Q: Why are index funds better?
A: In their attempt to “beat the market”, actively managed mutual funds take on more risk, have higher turnover, are subject to influxes of money in when performance is good and out of the fund when performance is down. Overall, actively managed funds have significantly higher costs. Index funds capture returns of the capital markets for a lower cost to you, the investor. We recommend that paying attention and lowering all of the costs you pay will enhance your net wealth.

Q: What about fees and returns?
A. Common sense and basic math says that if the entire stock market earns a 9% annual return over a given year, and the average dollar invested in the stock market incurs investment costs (such as brokerage commissions and mutual fund fees) of 1.5%, then the average dollar invested in the stock market over that year will have earned a net return of 7.5%. However, if one invested in an index fund that sought only to match the market’s return, while incurring minimal expenses of perhaps 0.2%, the return would have been 8.8%, and you would have come out ahead of most other investors. It’s a counter intuitive thought process whereby not attempting to outperform the market can actually come out above average. This holds true whether the market is having a good year or a bad year. John Bogle (the founder of Vanguard and the creator of the first mutual fund index fund for individuals) refers to this phenomenon as “The Relentless Rules of Humble Arithmetic.”
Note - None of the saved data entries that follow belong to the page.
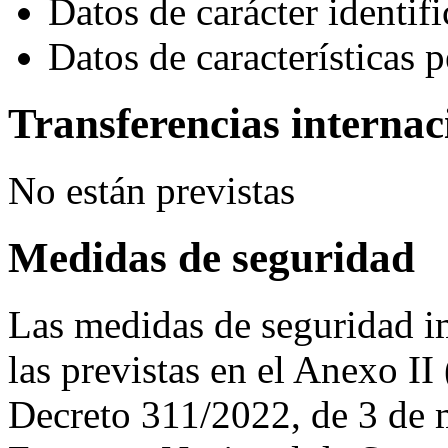
Datos de carácter identifi
Datos de características 
Transferencias internac
No están previstas
Medidas de seguridad
Las medidas de seguridad i
las previstas en el Anexo I
Decreto 311/2022, de 3 de m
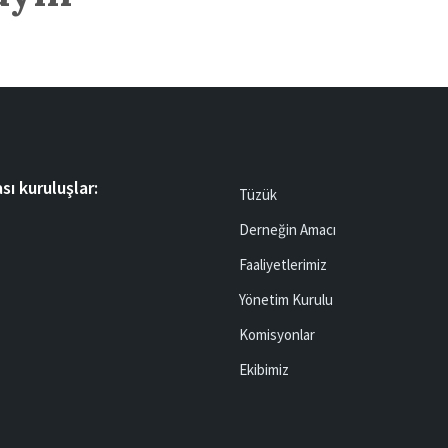
sı kuruluşlar:
Tüzük
Derneğin Amacı
Faaliyetlerimiz
Yönetim Kurulu
Komisyonlar
Ekibimiz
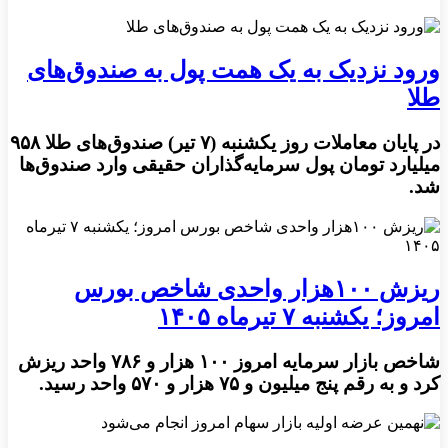
ورود نزدیک به یک همت پول به صندوق‌های
طلا
در پایان معاملات روز یکشنبه (۷ تیر) صندوق‌های طلا ۹۵۸
میلیارد تومان پول سرمایه‌گذاران حقیقی وارد صندوق‌ها
شد.
ریزش ۱۰۰هزار واحدی شاخص بورس
امروز؛ یکشنبه ۷ تیرماه ۱۴۰۵
شاخص بازار سرمایه امروز ۱۰۰ هزار و ۷۸۶ واحد ریزش
کرد و به رقم پنج میلیون و ۷۵ هزار و ۵۷۰ واحد رسید.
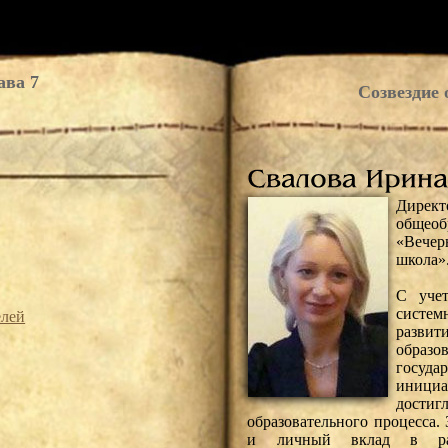
ава 7
Созвездие 
Дирек
общео
«Вечер
школа»
С уче
систем
елей
разви
образ
госуд
иници
достиг
образовательного процесса.
и личный вклад в раз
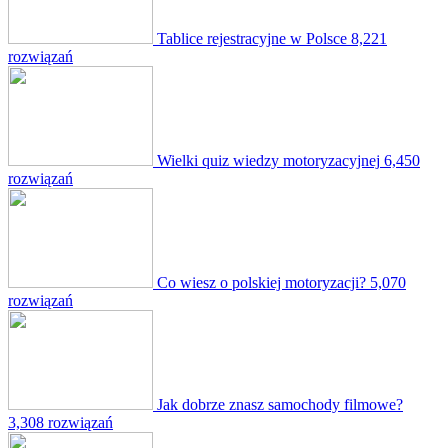
Tablice rejestracyjne w Polsce
8,221
rozwiązań
Wielki quiz wiedzy motoryzacyjnej
6,450
rozwiązań
Co wiesz o polskiej motoryzacji?
5,070
rozwiązań
Jak dobrze znasz samochody filmowe?
3,308 rozwiązań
Q: What is valuation and why is it so important?
A. Valuation is the most essential step in intelligent investing and refers to the process of determining the worth of the investment based on specific fundamentals — and not just on a gut feeling or investor psychology (greed and fear – buying because others are buying or selling because others are selling). Of course we are all influenced by the media, by our friends, by the movement of the stock market. However, the best time to buy stocks is when they are cheap. And of course, that is the time when there are many “reasons” not to buy them. Depending on the valuations of the markets (which are different than the price) we allocate assets in a value-oriented manner. What does value-oriented mean? It means that when the price declines (or the market is “on sale”) we will stock up on stocks. (just as one would “stock up” on paper towels or laundry detergent when it goes on sale). It also means that if prices are high (like fresh blueberries in the winter in New England) we will either sell some of our position to someone who is willing to pay a higher price or we forgo buying them. This also means that as prices become more expensive relative to the underlying earnings of the companies that make up the index, we will lighten our position. And, if the prices decline we will be a buyer. We also believe that when markets decline to more attractive valuations – we increase our position of equities. By gradually reducing equity exposure at times of high valuations, we diminish the risk of losses in our portfolios and we gradually purchase investments when they return to more attractive valuations.